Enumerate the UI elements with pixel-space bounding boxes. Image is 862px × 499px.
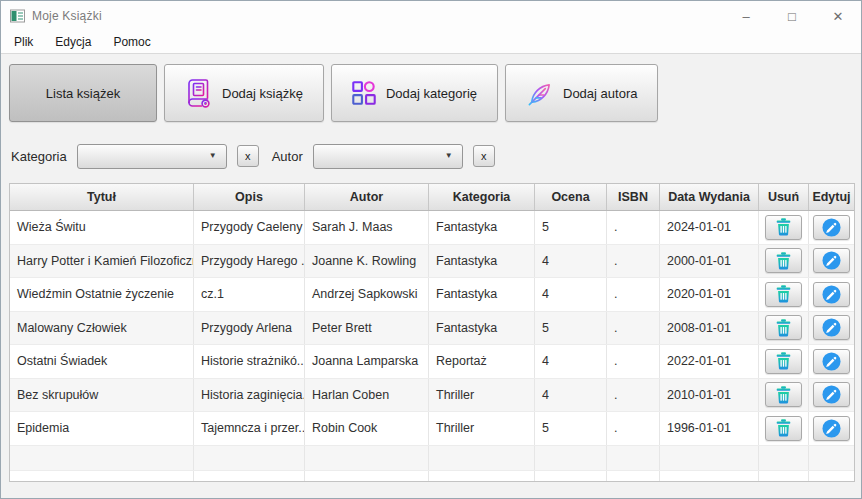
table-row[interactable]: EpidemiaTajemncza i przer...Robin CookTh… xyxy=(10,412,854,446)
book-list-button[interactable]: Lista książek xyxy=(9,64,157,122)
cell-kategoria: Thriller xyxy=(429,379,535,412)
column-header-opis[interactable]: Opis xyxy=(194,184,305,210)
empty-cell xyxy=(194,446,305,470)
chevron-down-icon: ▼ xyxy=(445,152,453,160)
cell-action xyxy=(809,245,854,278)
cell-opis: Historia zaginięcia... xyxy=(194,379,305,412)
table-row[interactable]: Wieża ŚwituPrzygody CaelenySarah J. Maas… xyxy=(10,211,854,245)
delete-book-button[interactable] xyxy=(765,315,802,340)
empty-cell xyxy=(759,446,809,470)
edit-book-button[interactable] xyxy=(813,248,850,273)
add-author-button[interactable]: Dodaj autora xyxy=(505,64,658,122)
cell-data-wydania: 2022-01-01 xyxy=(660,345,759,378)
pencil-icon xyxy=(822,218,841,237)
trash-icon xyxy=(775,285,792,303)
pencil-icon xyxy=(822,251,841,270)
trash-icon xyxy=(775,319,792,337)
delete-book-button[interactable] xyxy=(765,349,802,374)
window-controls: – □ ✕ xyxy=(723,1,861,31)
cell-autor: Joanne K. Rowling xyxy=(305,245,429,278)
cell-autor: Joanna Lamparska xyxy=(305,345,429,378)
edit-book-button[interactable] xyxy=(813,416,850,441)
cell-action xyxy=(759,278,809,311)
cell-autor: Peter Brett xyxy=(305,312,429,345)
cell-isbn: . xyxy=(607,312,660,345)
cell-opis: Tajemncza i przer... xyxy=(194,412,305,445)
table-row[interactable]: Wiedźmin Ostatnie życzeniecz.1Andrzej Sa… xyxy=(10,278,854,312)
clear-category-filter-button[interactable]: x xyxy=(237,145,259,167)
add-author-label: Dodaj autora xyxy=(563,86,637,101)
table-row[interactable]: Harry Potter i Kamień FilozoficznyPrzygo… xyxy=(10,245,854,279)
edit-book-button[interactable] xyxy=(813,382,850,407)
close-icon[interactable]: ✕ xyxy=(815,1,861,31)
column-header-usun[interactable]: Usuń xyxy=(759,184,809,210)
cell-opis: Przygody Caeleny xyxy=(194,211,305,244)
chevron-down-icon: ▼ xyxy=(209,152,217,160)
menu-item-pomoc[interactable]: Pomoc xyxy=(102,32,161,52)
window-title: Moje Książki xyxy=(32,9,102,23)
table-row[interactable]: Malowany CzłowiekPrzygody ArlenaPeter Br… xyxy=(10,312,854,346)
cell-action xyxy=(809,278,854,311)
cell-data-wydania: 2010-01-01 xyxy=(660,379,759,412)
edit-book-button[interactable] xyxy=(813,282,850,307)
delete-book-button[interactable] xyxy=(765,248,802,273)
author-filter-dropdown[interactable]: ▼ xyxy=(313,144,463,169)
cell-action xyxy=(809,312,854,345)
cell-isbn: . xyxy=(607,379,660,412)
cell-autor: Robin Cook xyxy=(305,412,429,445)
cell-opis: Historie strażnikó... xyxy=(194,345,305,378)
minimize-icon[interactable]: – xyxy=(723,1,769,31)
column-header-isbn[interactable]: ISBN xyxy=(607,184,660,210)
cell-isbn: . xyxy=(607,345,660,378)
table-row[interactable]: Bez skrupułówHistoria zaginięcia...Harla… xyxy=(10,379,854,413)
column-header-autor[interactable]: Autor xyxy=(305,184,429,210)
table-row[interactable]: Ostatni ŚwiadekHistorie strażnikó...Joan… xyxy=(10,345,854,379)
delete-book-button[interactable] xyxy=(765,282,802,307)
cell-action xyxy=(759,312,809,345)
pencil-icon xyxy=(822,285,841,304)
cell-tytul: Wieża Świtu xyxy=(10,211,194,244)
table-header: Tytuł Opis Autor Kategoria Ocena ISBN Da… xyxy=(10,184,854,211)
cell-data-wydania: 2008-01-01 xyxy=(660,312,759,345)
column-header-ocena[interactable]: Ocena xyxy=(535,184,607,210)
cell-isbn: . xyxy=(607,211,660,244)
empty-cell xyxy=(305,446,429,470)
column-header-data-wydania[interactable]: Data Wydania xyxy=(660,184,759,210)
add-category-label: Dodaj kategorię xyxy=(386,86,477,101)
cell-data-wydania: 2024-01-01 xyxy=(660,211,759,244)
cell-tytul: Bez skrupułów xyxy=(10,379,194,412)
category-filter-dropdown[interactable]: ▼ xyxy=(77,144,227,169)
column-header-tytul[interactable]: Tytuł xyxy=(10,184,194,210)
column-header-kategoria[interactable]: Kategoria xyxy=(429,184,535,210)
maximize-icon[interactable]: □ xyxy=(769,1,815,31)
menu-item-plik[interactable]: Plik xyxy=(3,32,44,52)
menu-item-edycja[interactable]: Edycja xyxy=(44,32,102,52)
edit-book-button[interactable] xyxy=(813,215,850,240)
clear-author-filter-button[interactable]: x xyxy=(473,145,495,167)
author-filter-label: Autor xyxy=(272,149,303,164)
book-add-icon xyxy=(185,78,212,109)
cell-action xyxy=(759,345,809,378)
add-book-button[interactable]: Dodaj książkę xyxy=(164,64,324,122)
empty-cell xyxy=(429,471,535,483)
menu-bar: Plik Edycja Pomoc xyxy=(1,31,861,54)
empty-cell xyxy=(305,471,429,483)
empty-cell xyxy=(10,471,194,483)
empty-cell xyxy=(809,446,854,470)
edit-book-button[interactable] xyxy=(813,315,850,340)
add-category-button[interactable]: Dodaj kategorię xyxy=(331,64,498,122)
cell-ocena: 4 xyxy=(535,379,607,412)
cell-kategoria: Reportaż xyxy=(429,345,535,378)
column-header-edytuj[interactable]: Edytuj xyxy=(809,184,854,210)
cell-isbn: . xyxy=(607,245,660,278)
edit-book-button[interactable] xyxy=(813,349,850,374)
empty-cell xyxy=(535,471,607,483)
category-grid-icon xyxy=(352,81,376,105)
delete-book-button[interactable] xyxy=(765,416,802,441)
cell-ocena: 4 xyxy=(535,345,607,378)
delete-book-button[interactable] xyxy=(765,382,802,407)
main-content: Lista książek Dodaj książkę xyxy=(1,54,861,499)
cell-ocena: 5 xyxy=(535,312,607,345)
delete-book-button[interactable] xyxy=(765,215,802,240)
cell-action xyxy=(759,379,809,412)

--

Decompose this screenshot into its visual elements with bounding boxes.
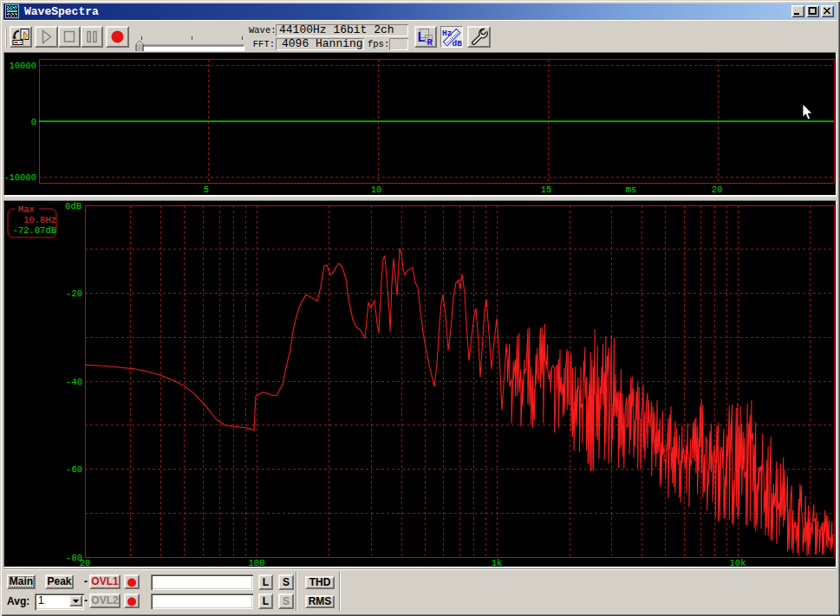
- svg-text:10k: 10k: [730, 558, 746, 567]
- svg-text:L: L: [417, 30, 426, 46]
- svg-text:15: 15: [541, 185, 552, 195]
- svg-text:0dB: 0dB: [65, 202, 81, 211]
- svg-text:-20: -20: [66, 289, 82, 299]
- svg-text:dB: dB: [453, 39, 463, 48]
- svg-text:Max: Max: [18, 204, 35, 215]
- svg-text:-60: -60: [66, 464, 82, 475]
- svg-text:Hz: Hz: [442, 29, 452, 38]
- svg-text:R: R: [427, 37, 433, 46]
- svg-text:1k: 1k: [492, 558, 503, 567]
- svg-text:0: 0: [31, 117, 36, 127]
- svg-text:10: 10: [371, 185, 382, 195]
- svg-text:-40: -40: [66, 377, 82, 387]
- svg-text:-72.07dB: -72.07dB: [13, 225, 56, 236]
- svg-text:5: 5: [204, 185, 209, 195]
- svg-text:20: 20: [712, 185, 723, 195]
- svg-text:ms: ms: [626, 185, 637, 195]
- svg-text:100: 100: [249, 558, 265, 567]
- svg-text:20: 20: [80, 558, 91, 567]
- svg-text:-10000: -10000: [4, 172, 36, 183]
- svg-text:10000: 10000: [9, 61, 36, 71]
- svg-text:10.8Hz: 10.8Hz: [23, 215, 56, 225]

- _Exercise prompt_:
Note which lines carry the word "data" in the material, then copy each of them.

- _Result of this exercise_:
cell-data-wydania: 2022-01-01 xyxy=(660,345,759,378)
cell-data-wydania: 2010-01-01 xyxy=(660,379,759,412)
cell-data-wydania: 2008-01-01 xyxy=(660,312,759,345)
column-header-data-wydania[interactable]: Data Wydania xyxy=(660,184,759,210)
cell-data-wydania: 2024-01-01 xyxy=(660,211,759,244)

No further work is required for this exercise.